*** Opening Exercise materials ***

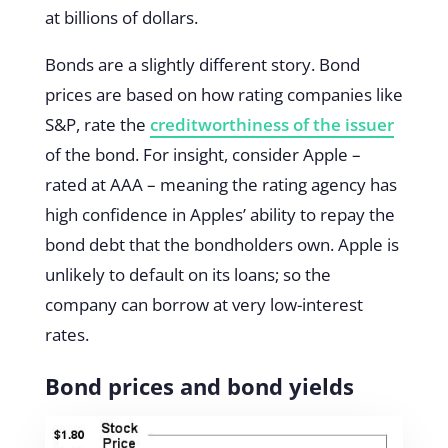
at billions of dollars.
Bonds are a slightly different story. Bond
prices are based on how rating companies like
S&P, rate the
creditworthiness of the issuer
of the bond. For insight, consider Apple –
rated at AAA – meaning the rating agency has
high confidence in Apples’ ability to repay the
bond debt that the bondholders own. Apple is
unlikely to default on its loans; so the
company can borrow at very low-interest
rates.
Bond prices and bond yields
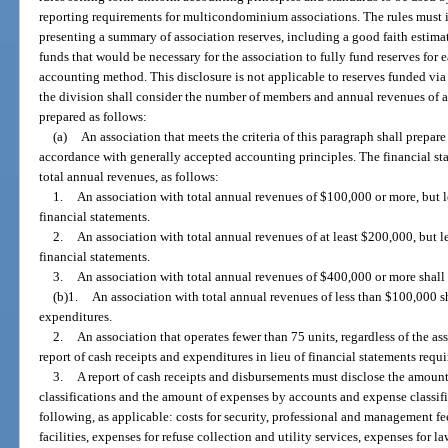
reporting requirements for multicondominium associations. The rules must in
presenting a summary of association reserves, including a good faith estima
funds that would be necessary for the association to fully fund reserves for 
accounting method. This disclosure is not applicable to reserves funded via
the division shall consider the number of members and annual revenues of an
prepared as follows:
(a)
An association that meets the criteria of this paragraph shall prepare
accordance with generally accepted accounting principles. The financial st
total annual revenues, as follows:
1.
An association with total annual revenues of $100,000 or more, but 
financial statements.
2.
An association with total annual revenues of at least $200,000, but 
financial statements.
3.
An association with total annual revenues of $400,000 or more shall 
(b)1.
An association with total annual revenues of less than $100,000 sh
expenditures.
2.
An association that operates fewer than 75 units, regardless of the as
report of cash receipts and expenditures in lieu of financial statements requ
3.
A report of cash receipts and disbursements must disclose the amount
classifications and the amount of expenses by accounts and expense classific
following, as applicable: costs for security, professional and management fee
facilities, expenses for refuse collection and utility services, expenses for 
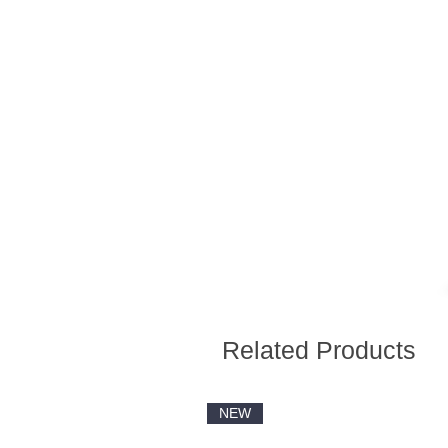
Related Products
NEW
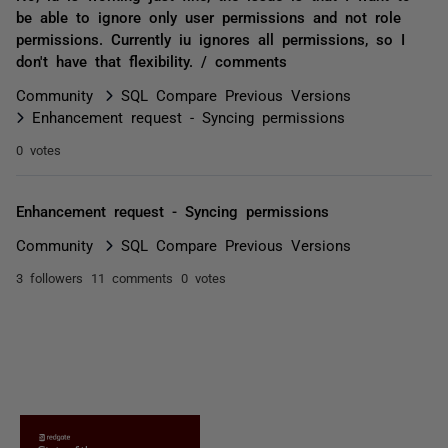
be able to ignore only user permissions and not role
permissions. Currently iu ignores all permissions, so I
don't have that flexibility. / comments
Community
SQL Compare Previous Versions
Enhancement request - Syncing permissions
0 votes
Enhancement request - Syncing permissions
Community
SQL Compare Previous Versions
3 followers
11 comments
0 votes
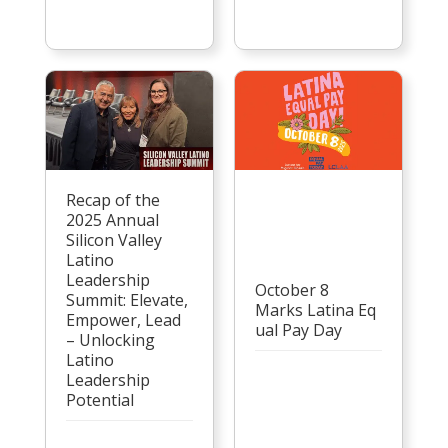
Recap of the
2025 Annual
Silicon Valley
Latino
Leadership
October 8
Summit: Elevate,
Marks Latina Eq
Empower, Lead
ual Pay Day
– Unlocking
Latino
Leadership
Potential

*** Closing Exercise materials ***
*** Opening Exercise materials ***

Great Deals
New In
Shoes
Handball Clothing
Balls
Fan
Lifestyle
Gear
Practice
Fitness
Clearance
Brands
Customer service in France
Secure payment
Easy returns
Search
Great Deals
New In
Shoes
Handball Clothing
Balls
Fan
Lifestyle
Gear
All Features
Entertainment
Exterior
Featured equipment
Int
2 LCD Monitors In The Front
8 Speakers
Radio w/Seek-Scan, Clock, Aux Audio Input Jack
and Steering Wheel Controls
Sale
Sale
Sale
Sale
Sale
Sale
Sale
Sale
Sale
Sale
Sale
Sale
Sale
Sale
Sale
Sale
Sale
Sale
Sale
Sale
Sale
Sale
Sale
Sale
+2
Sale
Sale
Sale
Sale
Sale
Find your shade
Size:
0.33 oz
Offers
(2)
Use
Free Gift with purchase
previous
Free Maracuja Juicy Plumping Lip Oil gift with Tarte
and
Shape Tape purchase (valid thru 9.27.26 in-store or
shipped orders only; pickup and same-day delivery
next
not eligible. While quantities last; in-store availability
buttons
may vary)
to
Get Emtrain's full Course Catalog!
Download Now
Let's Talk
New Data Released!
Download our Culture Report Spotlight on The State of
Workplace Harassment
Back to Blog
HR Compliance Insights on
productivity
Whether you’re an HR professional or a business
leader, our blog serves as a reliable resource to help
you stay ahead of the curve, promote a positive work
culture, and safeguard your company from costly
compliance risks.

*** Closing Exercise materials ***

▸ **About this task**
Out of the entries, report each line that contains the word "applicable".

▸ **Answer to this task**
accounting method. This disclosure is not applicable to reserves funded via
following, as applicable: costs for security, professional and management fee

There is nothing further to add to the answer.